Хотя убедить его, возможно, и не удастся.
— Ты не надела бы туфли, Мэри? — тихо попросил Джим, пока Ангус и Айона мило пререкались на тему того, могла ли она быть такой бестолковой и оставить куртку в пабе.
— А зачем? Не слишком ли поздно было бы отправить меня драить пол внизу, а? Или этот пункт входит в мой договор об аренде? — Она бросила на него дерзкий взгляд, подняв одну бровь. Как приятно вести себя вот так предсказуемо, сейчас, когда сама уже перестала понимать, что она за человек. Как будто ей даны реплики, за которые она не отвечает.
Джим покраснел.
— Послушай, сегодня иди спать у нас. Не стоит тебе здесь оставаться. Здесь так мрачно.
— Но у вас не хватит кроватей, — возмутилась Мэри. Она постаралась, чтобы глаза не выдали правду, — ей очень хотелось укрыться мягким одеялом и поплакать в чистую подушку. — Конечно, если вы с Недом еще не превратились в настоящую семью?
— Я буду спать на диване.
Он сказал это, опустив глаза в пол, но когда Джим снова посмотрел на нее, Мэри увидела на его лице искреннее сопереживание.
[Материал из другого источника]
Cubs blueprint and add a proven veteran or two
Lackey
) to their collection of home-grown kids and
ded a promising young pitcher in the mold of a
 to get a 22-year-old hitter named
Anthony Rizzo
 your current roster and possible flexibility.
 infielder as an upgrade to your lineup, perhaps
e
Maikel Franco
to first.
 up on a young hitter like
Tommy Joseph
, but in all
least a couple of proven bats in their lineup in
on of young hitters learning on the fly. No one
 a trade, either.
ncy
За нее тревожится Джим. Господи. Все, наверно, выглядит так очевидно. Она поборола собственную гордость, которая требовала, чтобы она осталась здесь и прямо у них на глазах легла в кровать, раз уж она здесь все устроила. Было непривычно и неуютно понимать, что тебя жалеет Джим.
— Я хотел бы, чтобы ты переночевала у нас, — снова робко произнес он.
«За все восемь лет, что я его знаю, он совсем не изменился, — подумала Мэри. — Ничто не смогло его испортить. А ведь восемь лет — это много».
— Давай, бери свою девичью сумочку, — увидев, как она заколебалась, добавил Джим.
— Что-что мне взять? — Как бы ни бушевала в ней гордость, Мэри неожиданно для себя засмеялась над этой попыткой Джима красиво выразиться.
Может быть, на него какое-то влияние оказывает Габриэл.
— Ну уж не знаю, тот рюкзачок со всякой ерундой, которую вы, девчонки, берете с собой, когда куда-нибудь отправляетесь.
— Ты, наверное, подумал о ком-то другом. Мне, чтобы выглядеть вот такой красавицей, нужна только зубная щетка и чуточку туши.
— Да-да, и, кстати, раз уж мы об этом заговорили, — согласилась Айона, из-под руки Ангуса. — Ты еще не познакомилась с новой подружкой Джима, с барменшей Синди? Ангус, гад, ты же мне так шею сломаешь.
— С моей кем? — пролепетал Джим. — Вы, наверное, подумали о ком-то другом.
— Мы тут все что, всю ночь будем вести один и тот же нудный разговор? — спросил Ангус, все так же не давая Айоне пошевелить головой. — Могу ли я вам напомнить, вам, придуркам-эгоистам, который сейчас час?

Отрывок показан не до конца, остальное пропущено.